The first five hundred pieces of Mike Bloomberg mail
I admit it, I voted for Mike Bloomberg. I think it was the last one hundred mailings that won me over. Not that I read any of them. But there were so many it just had to be presidential. Liz Warren only sent a few, which I read. She had my vote for the first five hundred pieces of Bloomberg mail. But then came that last weekend before Election Day. I forgot to get the mail on Friday and then on Saturday the mail box burst with astonishing violence. Maybe you saw it in the news. All the neighbors thought it was the coronavirus. But no, it was Mike Bloomberg mailers. They never did find the mail delivery person. Somewhere under all those pictures of Mike Bloomberg I suppose. But that was enough for me. I waited in line for a day and a half and voted for Mike Bloomberg. But next time I’m voting for Phil Swift. A little dab of FlexSeal will fix anything.
Bernie’s disastrous showing in Vermont
If you really want to see the extent of Bernie’s problem this year, compare the results of the Vermont primary yesterday with those of 2016. Not the exit poll data, but the votes themselves. He won with 85% last time, or just shy of 116,000 votes. Yesterday, with 16,000 more Vermonters coming to the polls than in 2016, he got 50%, about 80,000 votes. In a four year span Bernie lost over 35,000 voters in his home state. That is, one of every three Bernie Sanders for president supporters in Vermont in 2016 voted for someone else this time. And that in a state that is 94% white and 1.3% African-American.

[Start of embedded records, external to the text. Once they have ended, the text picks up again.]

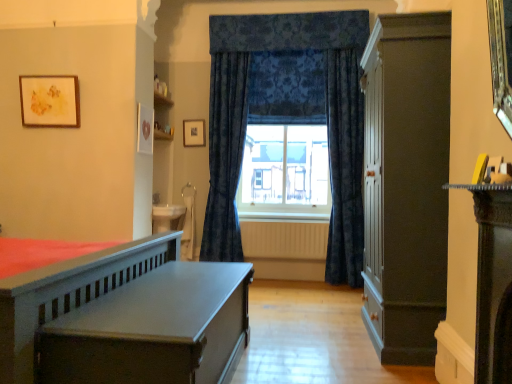 This screenshot has width=512, height=384. I want to click on dark blue velvet curtains at center, the second curtain viewed from the right, so click(225, 155).

The width and height of the screenshot is (512, 384). What do you see at coordinates (284, 239) in the screenshot?
I see `white textured radiator at center` at bounding box center [284, 239].

Identify the location of matte gray wooden bed at left. The image size is (512, 384). (125, 318).

What do you see at coordinates (50, 101) in the screenshot? I see `wooden picture frame at upper left, which is counted as the first picture frame, starting from the front` at bounding box center [50, 101].

What is the approximate height of wooden picture frame at upper left, which is counted as the first picture frame, starting from the front?

It is 17.98 inches.

Measure the distance between matte black picture frame at upper center, the first picture frame in the back-to-front sequence, and camera.

The depth of matte black picture frame at upper center, the first picture frame in the back-to-front sequence, is 4.64 meters.

Where is `matte black picture frame at upper center, the first picture frame in the back-to-front sequence`? This screenshot has width=512, height=384. matte black picture frame at upper center, the first picture frame in the back-to-front sequence is located at coordinates (194, 133).

This screenshot has height=384, width=512. Find the location of `matte dark brown cabinet at right`. matte dark brown cabinet at right is located at coordinates (406, 184).

Starting from the dark blue velvet curtains at center, the second curtain viewed from the right, which picture frame is the 2nd one to the left? Please provide its 2D coordinates.

[(50, 101)]

Looking at this image, relative to dark blue velvet curtains at center, the second curtain viewed from the right, is wooden picture frame at upper left, the 1th picture frame in the left-to-right sequence, in front or behind?

wooden picture frame at upper left, the 1th picture frame in the left-to-right sequence, is in front of dark blue velvet curtains at center, the second curtain viewed from the right.

From a real-world perspective, is wooden picture frame at upper left, which ranks as the 2th picture frame in right-to-left order, on dark blue velvet curtains at center, the second curtain viewed from the right?

Correct, in the physical world, wooden picture frame at upper left, which ranks as the 2th picture frame in right-to-left order, is higher than dark blue velvet curtains at center, the second curtain viewed from the right.

Considering the relative sizes of wooden picture frame at upper left, which ranks as the 2th picture frame in right-to-left order, and dark blue velvet curtains at center, the second curtain viewed from the right, in the image provided, is wooden picture frame at upper left, which ranks as the 2th picture frame in right-to-left order, shorter than dark blue velvet curtains at center, the second curtain viewed from the right,?

Correct, wooden picture frame at upper left, which ranks as the 2th picture frame in right-to-left order, is not as tall as dark blue velvet curtains at center, the second curtain viewed from the right.

Is matte black picture frame at upper center, the first picture frame in the back-to-front sequence, shorter than matte gray wooden bed at left?

Yes, matte black picture frame at upper center, the first picture frame in the back-to-front sequence, is shorter than matte gray wooden bed at left.

Is matte gray wooden bed at left completely or partially inside matte black picture frame at upper center, which ranks as the first picture frame in right-to-left order?

No.

From the image's perspective, which one is positioned lower, matte black picture frame at upper center, the first picture frame in the back-to-front sequence, or matte gray wooden bed at left?

matte gray wooden bed at left.

Does matte black picture frame at upper center, which ranks as the first picture frame in right-to-left order, touch matte gray wooden bed at left?

No, matte black picture frame at upper center, which ranks as the first picture frame in right-to-left order, is not in contact with matte gray wooden bed at left.

From the image's perspective, is white textured radiator at center above wooden picture frame at upper left, the 1th picture frame in the left-to-right sequence?

No, from the image's perspective, white textured radiator at center is not on top of wooden picture frame at upper left, the 1th picture frame in the left-to-right sequence.

Considering the points (311, 243) and (41, 96), which point is in front, point (311, 243) or point (41, 96)?

Point (41, 96)

From a real-world perspective, does white textured radiator at center sit lower than wooden picture frame at upper left, which ranks as the 2th picture frame in right-to-left order?

Yes, from a real-world perspective, white textured radiator at center is under wooden picture frame at upper left, which ranks as the 2th picture frame in right-to-left order.

Could wooden picture frame at upper left, which is counted as the first picture frame, starting from the front, be considered to be inside white textured radiator at center?

No, wooden picture frame at upper left, which is counted as the first picture frame, starting from the front, is not inside white textured radiator at center.

Could you tell me if dark blue velvet curtains at center, the second curtain viewed from the right, is turned towards white textured radiator at center?

No, dark blue velvet curtains at center, the second curtain viewed from the right, does not turn towards white textured radiator at center.

From a real-world perspective, which is physically above, dark blue velvet curtains at center, the second curtain viewed from the right, or white textured radiator at center?

From a 3D spatial view, dark blue velvet curtains at center, the second curtain viewed from the right, is above.

Who is shorter, dark blue velvet curtains at center, the second curtain viewed from the right, or white textured radiator at center?

Standing shorter between the two is white textured radiator at center.

Is dark blue velvet curtains at center, the second curtain viewed from the right, with white textured radiator at center?

They are not placed beside each other.

How many degrees apart are the facing directions of white textured radiator at center and matte gray wooden bed at left?

89.5 degrees separate the facing orientations of white textured radiator at center and matte gray wooden bed at left.

From a real-world perspective, which is physically below, white textured radiator at center or matte gray wooden bed at left?

From a 3D spatial view, matte gray wooden bed at left is below.

Could you tell me if white textured radiator at center is turned towards matte gray wooden bed at left?

Yes, white textured radiator at center is aimed at matte gray wooden bed at left.

The width and height of the screenshot is (512, 384). I want to click on bed lying on the left of white textured radiator at center, so click(125, 318).

Is velvet dark blue curtain at center, which is counted as the 1th curtain, starting from the right, positioned with its back to matte dark brown cabinet at right?

No, velvet dark blue curtain at center, which is counted as the 1th curtain, starting from the right, is not facing away from matte dark brown cabinet at right.

Looking at this image, considering the sizes of objects velvet dark blue curtain at center, which is counted as the 1th curtain, starting from the right, and matte dark brown cabinet at right in the image provided, who is shorter, velvet dark blue curtain at center, which is counted as the 1th curtain, starting from the right, or matte dark brown cabinet at right?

You can’t lose a full third of your base in your base and expect to win the presidency.
One of those political scandals you never hear about.
I once vaporized a nationally known California politician’s entire donor database. All of it, including what looked like half of Hollywood. One wrong key stroke and it was gone. I can’t tell you what that first minute was like. Luckily IT had archived an older version and I was able to recreate it over the next few days.